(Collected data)
>>>>>

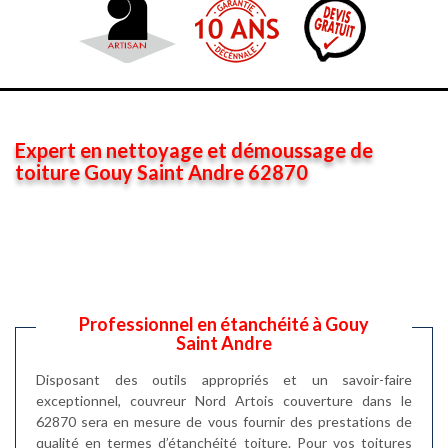
Expert en nettoyage et démoussage de
toiture Gouy Saint Andre 62870
Professionnel en étanchéité à Gouy
Saint Andre
Disposant des outils appropriés et un savoir-faire
exceptionnel, couvreur Nord Artois couverture dans le
62870 sera en mesure de vous fournir des prestations de
qualité en termes d’étanchéité toiture. Pour vos toitures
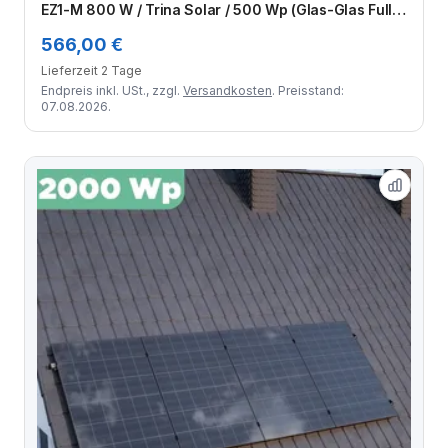
EZ1-M 800 W / Trina Solar / 500 Wp (Glas-Glas Full
Black) / Klassik Halterung / eine Reihe hochkant / 3
566,00 €
Module
Lieferzeit 2 Tage
Endpreis inkl. USt., zzgl.
Versandkosten
. Preisstand:
07.08.2026.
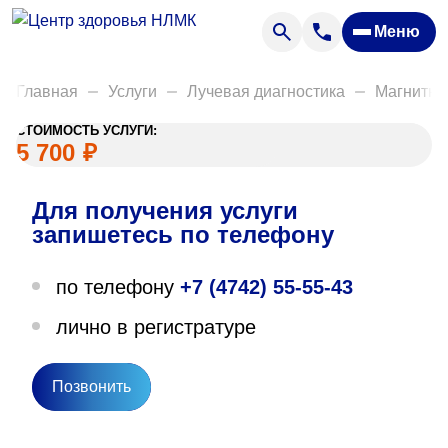
Анализы
Меню
Диагностика
Акции
Главная
Услуги
Лучевая диагностика
Магнитно
Пациентам
СТОИМОСТЬ УСЛУГИ:
Вакансии
5 700
₽
Для получения услуги
О нас
запишетесь по телефону
Отзывы
по телефону
+7 (4742) 55-55-43
Закупки
лично в регистратуре
Вопрос — ответ
Направления деятельности
Позвонить
Новости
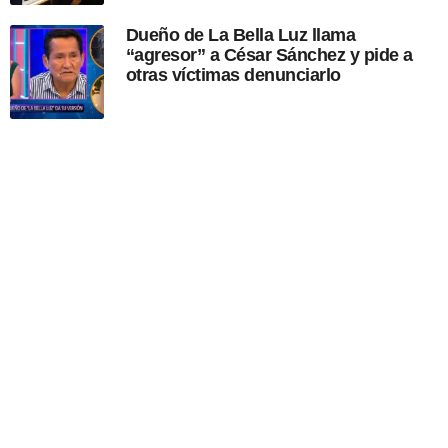
Dueño de La Bella Luz llama
“agresor” a César Sánchez y pide a
otras víctimas denunciarlo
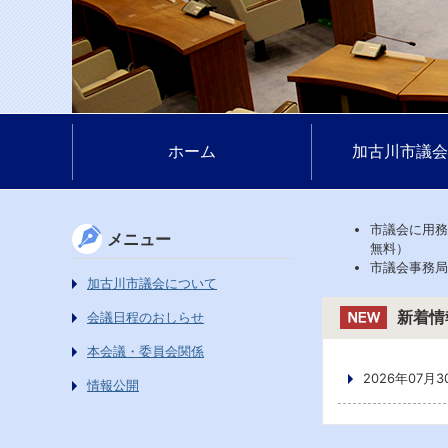
ホーム
加古川市議会
市議会に用務
メニュー
無料）
市議会事務
加古川市議会について
新着情
会議日程のおしらせ
本会議・委員会関係
2026年07月3
情報公開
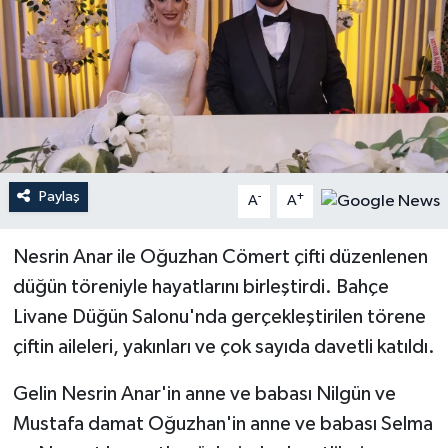
Paylaş
-
+
A
A
Nesrin Anar ile Oğuzhan Cömert çifti düzenlenen
düğün töreniyle hayatlarını birleştirdi. Bahçe
Livane Düğün Salonu'nda gerçekleştirilen törene
çiftin aileleri, yakınları ve çok sayıda davetli katıldı.
Gelin Nesrin Anar'in anne ve babası Nilgün ve
Mustafa damat Oğuzhan'in anne ve babası Selma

<<<<<

## [WHAT YOU NEED TO DO]
Write out exactly the lines from the one that contains "Dueño de La Bella Luz llama" through the last line of the data above, both included. Leave every picture out.

## [SOLUTION FOR THIS PROBLEM]
Dueño de La Bella Luz llama
“agresor” a César Sánchez y pide a
otras víctimas denunciarlo
ホーム
加古川市議会
市議会に用務
メニュー
無料）
市議会事務
加古川市議会について
新着情
会議日程のおしらせ
本会議・委員会関係
2026年07月3
情報公開
Paylaş
-
+
A
A
Nesrin Anar ile Oğuzhan Cömert çifti düzenlenen
düğün töreniyle hayatlarını birleştirdi. Bahçe
Livane Düğün Salonu'nda gerçekleştirilen törene
çiftin aileleri, yakınları ve çok sayıda davetli katıldı.
Gelin Nesrin Anar'in anne ve babası Nilgün ve
Mustafa damat Oğuzhan'in anne ve babası Selma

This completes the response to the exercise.